Margaret and Brigid helped her organize everything for the move. Jake had told her that she was crazy to move out of the city at her age, that she couldn’t hide forever, but she insisted it would be good for her children.

She left London at the end of February, moved into a hotel in New York, and spent a month getting the house at the farm ready. The property was called Haven Farm, which suited her intentions. She was looking for a haven, a peaceful place to hide. She felt lost in the world now without Hamish to guide and protect her.

They moved at the beginning of April, almost exactly a year after Hamish’s fatal accident. It had taken her a year to come home. She gave Margaret and Brigid a year’s salary to give them time to find other jobs after years of working for Hamish. The London house was closed. And she put the plane on the market. She wasn’t going anywhere.

When Lara came to visit, she said she could see why Antonia loved it, although it was very secluded and remote for someone so young. She mentioned that she had seen Antonia’s father twice for lunch, but there was nothing there for her anymore. It was over for her. She would never be able to see him the same way again. He had killed it for her. She was dating one of her real estate clients, a widower who had bought a beautiful penthouse. And she said she was perfectly happy living on her own, just as she had been before.

    Jake came to visit her at the farm too, and he thought it was beautiful, but he hated to see Antonia bury herself alive in the country. But she seemed happy there, she had a room to write in, and a hundred acres for her children to grow up on. He knew her too well.

Hamish had brought her out of her shell for a few years, and given her extraordinary opportunities, an amazing career, and two beautiful children. But the die was cast now that he was gone. Antonia was invisible again. It made Jake sad for her as he drove back to the city. He wondered if she’d ever come out of seclusion again.





Chapter 16


Haven Farm was just what Antonia had needed to start a new life in the States with her children. She had bought some beautiful early American pieces to furnish it, and kept it simple. It was a home where one lived outside a great deal. Dash and Olympia were still babies, but they wouldn’t be for long. She was going to buy horses for them when they were older, and sign them up at the private school in the area. She could envision her life there for a long time, until she was old herself. She had hired a housekeeper, a maid, and brought the nanny with her, and there was a team of people to care for the grounds under a property manager who came with the house.

Fred Warner was discouraged when he came to see it.

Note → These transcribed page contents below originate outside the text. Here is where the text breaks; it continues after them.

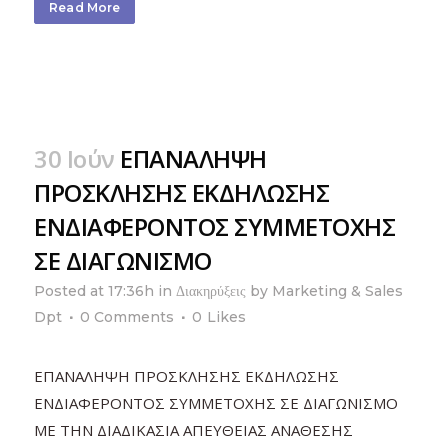
Read More
30 Ιούν
ΕΠΑΝΑΛΗΨΗ
ΠΡΟΣΚΛΗΣΗΣ ΕΚΔΗΛΩΣΗΣ
ΕΝΔΙΑΦΕΡΟΝΤΟΣ ΣΥΜΜΕΤΟΧΗΣ
ΣΕ ΔΙΑΓΩΝΙΣΜΟ
Posted at 17:36h
in
Διακηρύξεις
by
Marketing & Sales
Dpt
0 Comments
0
Likes
ΕΠΑΝΑΛΗΨΗ ΠΡΟΣΚΛΗΣΗΣ ΕΚΔΗΛΩΣΗΣ
ΕΝΔΙΑΦΕΡΟΝΤΟΣ ΣΥΜΜΕΤΟΧΗΣ ΣΕ ΔΙΑΓΩΝΙΣΜΟ
ΜΕ ΤΗΝ ΔΙΑΔΙΚΑΣΙΑ ΑΠΕΥΘΕΙΑΣ ΑΝΑΘΕΣΗΣ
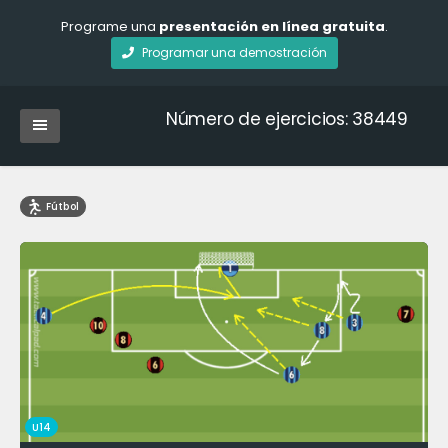
Programe una
presentación en línea gratuita
.
Programar una demostración
Número de ejercicios: 38449
Fútbol
U14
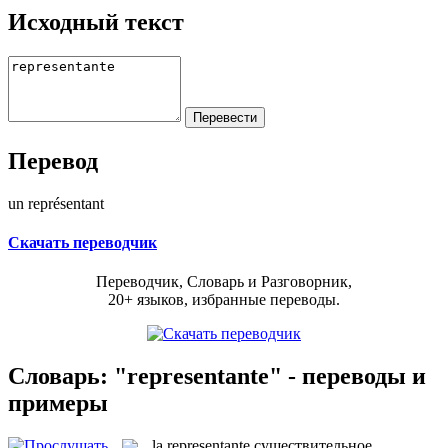
Исходный текст
Перевод
un représentant
Скачать переводчик
Переводчик, Словарь и Разговорник,
20+ языков, избранные переводы.
Словарь: "representante" - переводы и
примеры
la
representante
существительное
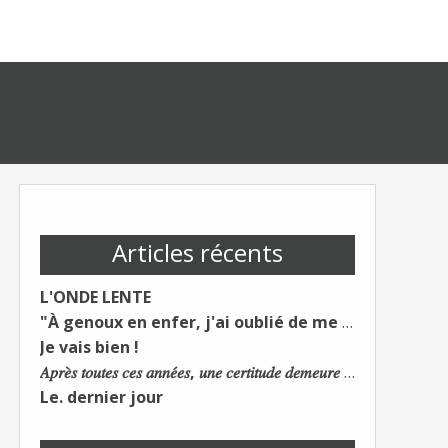
Articles récents
L'ONDE LENTE
"À genoux en enfer, j'ai oublié de me taire"
Je vais bien !
𝐴𝑝𝑟𝑒̀𝑠 𝑡𝑜𝑢𝑡𝑒𝑠 𝑐𝑒𝑠 𝑎𝑛𝑛𝑒́𝑒𝑠, 𝑢𝑛𝑒 𝑐𝑒𝑟𝑡𝑖𝑡𝑢𝑑𝑒 𝑑𝑒𝑚𝑒𝑢𝑟𝑒 : 𝐿𝑒 𝑚𝑜𝑛𝑑𝑒 𝑑𝑢 𝑡𝑟𝑎𝑣𝑎𝑖𝑙 𝑐ℎ𝑎𝑛𝑔𝑒. 𝐿𝑒𝑠 𝑐𝑜𝑛𝑠 𝑠'𝑎𝑑𝑎𝑝𝑡𝑒𝑛𝑡 :)
Le. dernier jour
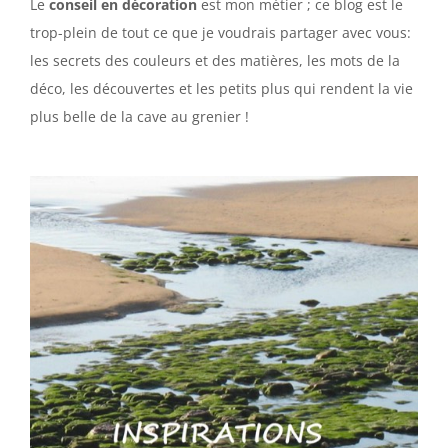
Le
conseil en décoration
est mon métier ; ce blog est le
trop-plein de tout ce que je voudrais partager avec vous:
les secrets des couleurs et des matières, les mots de la
déco, les découvertes et les petits plus qui rendent la vie
plus belle de la cave au grenier !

“You’re burying yourself alive out here,” he complained to her, just as Jake had said. “Hamish gave you a fabulous acting career. Are you really going to throw that away?”

“It was never what I wanted to do. It was his dream for me, not mine. I’m not going to just sit here and pick apples off the trees. I’m going to write, and if you help me put a picture together one day, I’d like to direct too. Hamish was the finest director I’ve ever seen. I learned a lot from him, not just about acting.”

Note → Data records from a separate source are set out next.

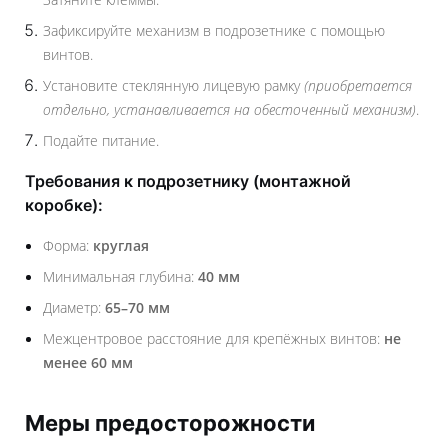
Зафиксируйте механизм в подрозетнике с помощью
винтов.
Установите стеклянную лицевую рамку
(приобретается
отдельно, устанавливается на обесточенный механизм)
.
Подайте питание.
Требования к подрозетнику (монтажной
коробке):
Форма:
круглая
Минимальная глубина:
40 мм
Диаметр:
65–70 мм
Межцентровое расстояние для крепёжных винтов:
не
менее 60 мм
Меры предосторожности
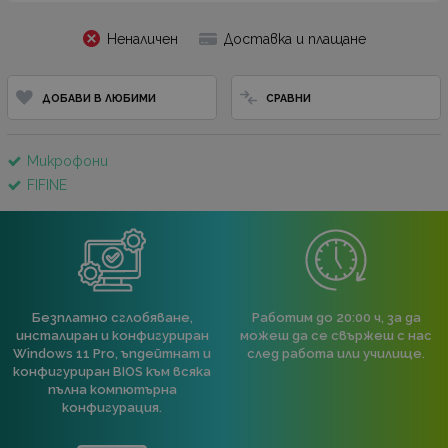
Неналичен
Доставка и плащане
ДОБАВИ В ЛЮБИМИ
СРАВНИ
Микрофони
FIFINE
Безплатно сглобяване,
Работим до 20:00 ч, за да
инсталиран и конфигуриран
можеш да се свържеш с нас
Windows 11 Pro, ъпдейтнат и
след работа или училище.
конфигуриран BIOS към всяка
пълна компютърна
конфигурация.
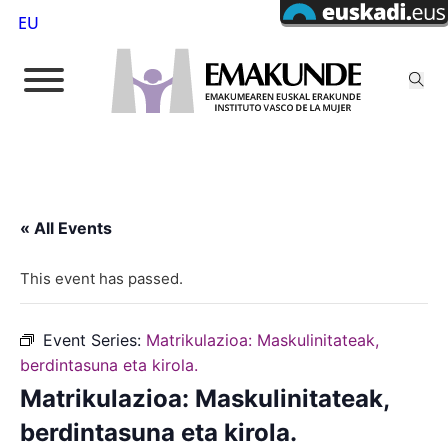
EU
« All Events
This event has passed.
Event Series:
Matrikulazioa: Maskulinitateak,
berdintasuna eta kirola.
Matrikulazioa: Maskulinitateak,
berdintasuna eta kirola.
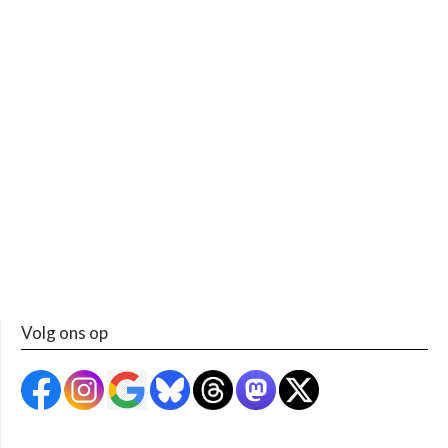
Volg ons op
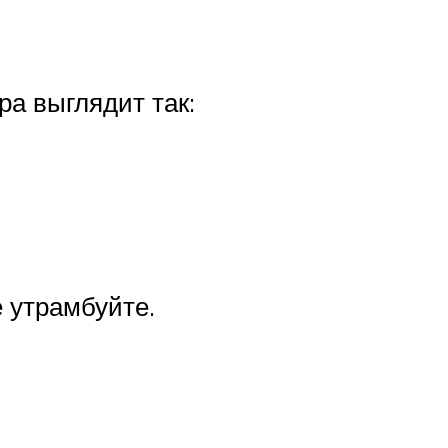
ра выглядит так:
 утрамбуйте.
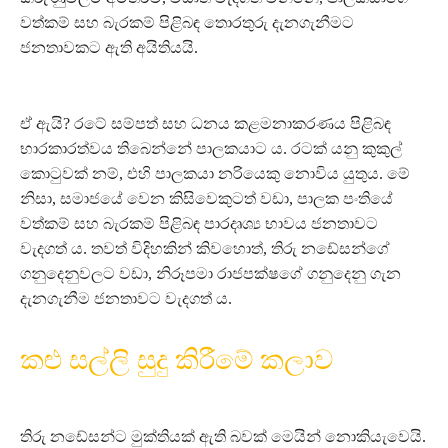
වත්කම් සහ බැරකම් පිළිබඳ තොරතුරු දැනගැනීමට
ජනතාවකට ඇති අයිතියයි.
ඒ ඇයි? රටේ සම්පත් සහ ධනය කළමනාකරණය පිළිබඳ
භාරකාරත්වය තිබෙන්නේ පාලකයාට ය. රටක් යනු කුකුල්
කොටුවක් නම්, එහි පාලකයා නරියෙකු නොවිය යුතුය. මේ
නිසා, සමාජයේ වෙන කිසිවෙකුටත් වඩා, පාලක පංතියේ
වත්කම් සහ බැරකම් පිළිබඳ පාරදෘශ්‍ය භාවය ජනතාවට
වැදගත් ය. තවත් විදිහකින් කිවහොත්, තිරු නඩේසන්ගේ
ගනුදෙනුවලට වඩා, නිරූපමා රාජපක්ෂගේ ගනුදෙනු ගැන
දැනගැනීම ජනතාවට වැදගත් ය.
කළු සල්ලි සුදු කිරීමේ කලාව
තිරු නඩේසන්ට මුක්තියක් ඇති බවක් මෙයින් නොකියැවෙයි.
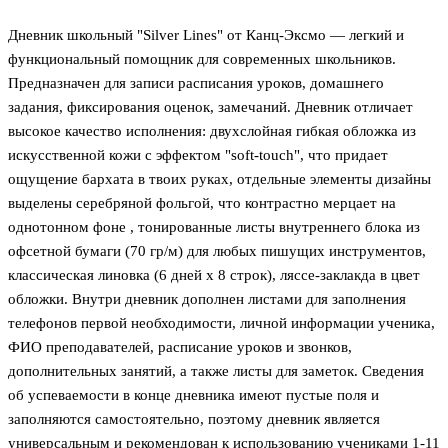
Дневник школьный "Silver Lines" от Канц-Эксмо — легкий и
функциональный помощник для современных школьников.
Предназначен для записи расписания уроков, домашнего
задания, фиксирования оценок, замечаний. Дневник отличает
высокое качество исполнения: двухслойная гибкая обложка из
искусственной кожи с эффектом "soft-touch", что придает
ощущение бархата в твоих руках, отдельные элементы дизайны
выделены серебряной фольгой, что контрастно мерцает на
однотонном фоне , тонированные листы внутреннего блока из
офсетной бумаги (70 гр/м) для любых пишущих инструментов,
классическая линовка (6 дней х 8 строк), ляссе-заклакда в цвет
обложки. Внутри дневник дополнен листами для заполнения
телефонов первой необходимости, личной информации ученика,
ФИО преподавателей, расписание уроков и звонков,
дополнительных занятий, а также листы для заметок. Сведения
об успеваемости в конце дневника имеют пустые поля и
заполняются самостоятельно, поэтому дневник является
универсальным и рекомендован к использованию учениками 1-11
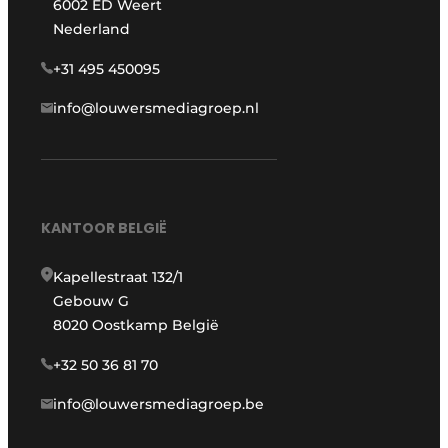
6002 ED Weert
Nederland
+31 495 450095
info@louwersmediagroep.nl
KANTOOR BELGIË
Kapellestraat 132/1
Gebouw G
8020 Oostkamp België
+32 50 36 81 70
info@louwersmediagroep.be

    “Show me what you can do, and I’ll put it together for you. I don’t want you to sit and rot out here. You’re too young to give up a career and just raise two kids. Hamish wouldn’t have wanted that for you.”

“I did the acting for him, because he wanted me to. I’m going to do the writing for me, and make him proud of me too. I just don’t want to be in front of the camera, or out in the world, showing off in evening gowns and high heels on the red carpet.” She had hated that, even with him at her side.

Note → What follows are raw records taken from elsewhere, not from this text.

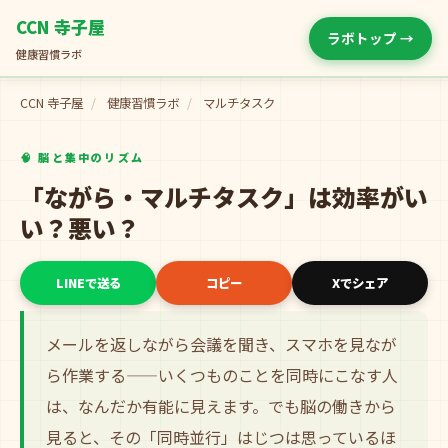
CCN 寺子屋
ラボトップ →
健康習慣ラボ
CCN 寺子屋
/
健康習慣ラボ
/
マルチタスク
🧠 脳と集中のリズム
「ながら・マルチタスク」は効率がい
い？悪い？
LINEで送る
コピー
Xでシェア
メールを返しながら会議を聞き、スマホを見なが
ら作業する——いくつものことを同時にこなす人
は、なんだか有能に見えます。でも脳の働きから
見ると、その「同時並行」はじつは思っているほ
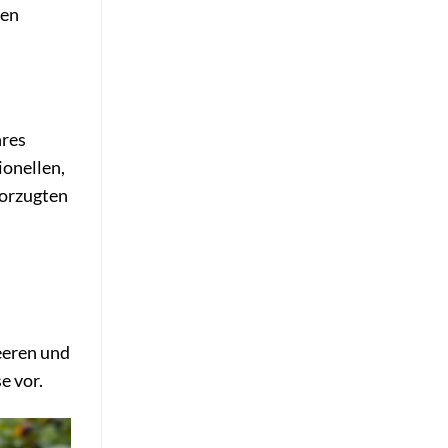
ten
hres
ionellen,
vorzugten
eeren und
e vor.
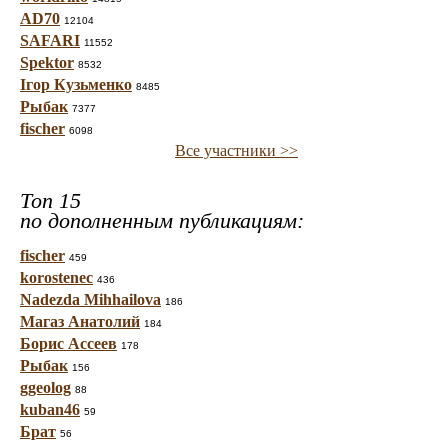
AD70
12104
SAFARI
11552
Spektor
8532
Ігор Кузьменко
8485
Рыбак
7377
fischer
6098
Все участники >>
Топ 15
по дополненным публикациям:
fischer
459
korostenec
436
Nadezda Mihhailova
186
Магаз Анатолий
184
Борис Ассеев
178
Рыбак
156
ggeolog
88
kuban46
59
Брат
56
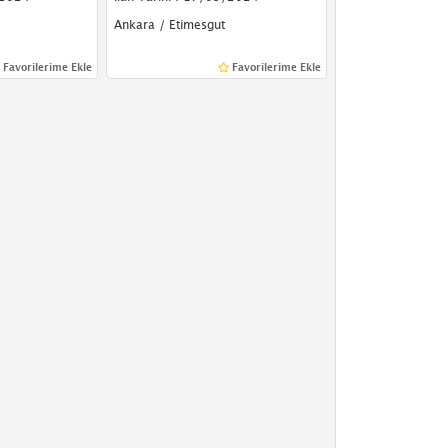
Ankara / Etimesgut
Favorilerime Ekle
Favorilerime Ekle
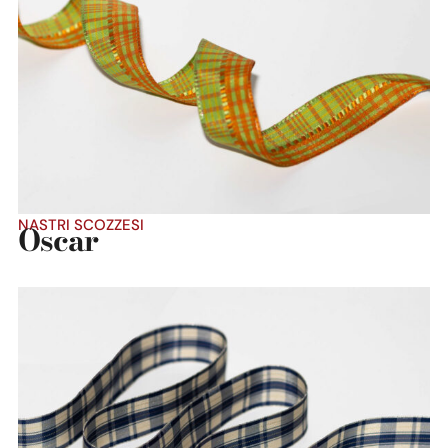
Dettaglio prodotto
NASTRI SCOZZESI
Oscar
Dettaglio prodotto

“You look damn good in them. Let’s not go all Daisy Mae just because you bought a farm, please.” Fred rolled his eyes and she laughed.

“I have an idea for a screenplay, Fred. Give me some time to get settled here, and see what I can do.”

“I’ll be at my desk, waiting for the phone to ring,” he said, waving one of his Cuban cigars at her.

“I’ll call you. I promise. And come out and visit us.”

“There’s too much fresh air out here. It makes me nervous. But yes, I’ll come to visit. I want to see you and the kids.” He was still heartbroken about Hamish. They both were. And she was only just beginning to feel like herself a year later. It had been the worst blow of her entire life.



* * *





    She had hired some of the staff who had worked on the farm before. It was a very large, luxurious property, and needed experienced high-end maintenance. She had kept the two men in the stables, who were going to help her buy horses. She wanted the children to ride when they got older. There was a housekeeper to clean the house, with a maid who was a young local girl. She already had the nanny for Dash and Olympia she’d brought from England, and there were people to take care of the grounds, run by the efficient property manager. It was all she needed for now. And she felt safe here. It was a wholesome little community, although she rarely left the property. People were curious about her, once they knew she was there.

She had a view of the lake from her new office window, and she had just sat down at her desk on a sunny May morning to work on the screenplay she had told Fred about when she saw a battered pickup truck pull up, and a woman get out. Antonia had no idea who she was. She was wearing a short, tight black skirt and a low-cut blouse you could see through. She had thick, long dark hair that looked like it was dyed black, and she was mincing across the gravel in high heels that made it hard to negotiate as she got to the front door. Antonia wondered what she wanted, if she was selling something, and then forgot about it and started writing at her desk, and two minutes later the housekeeper knocked on her office door.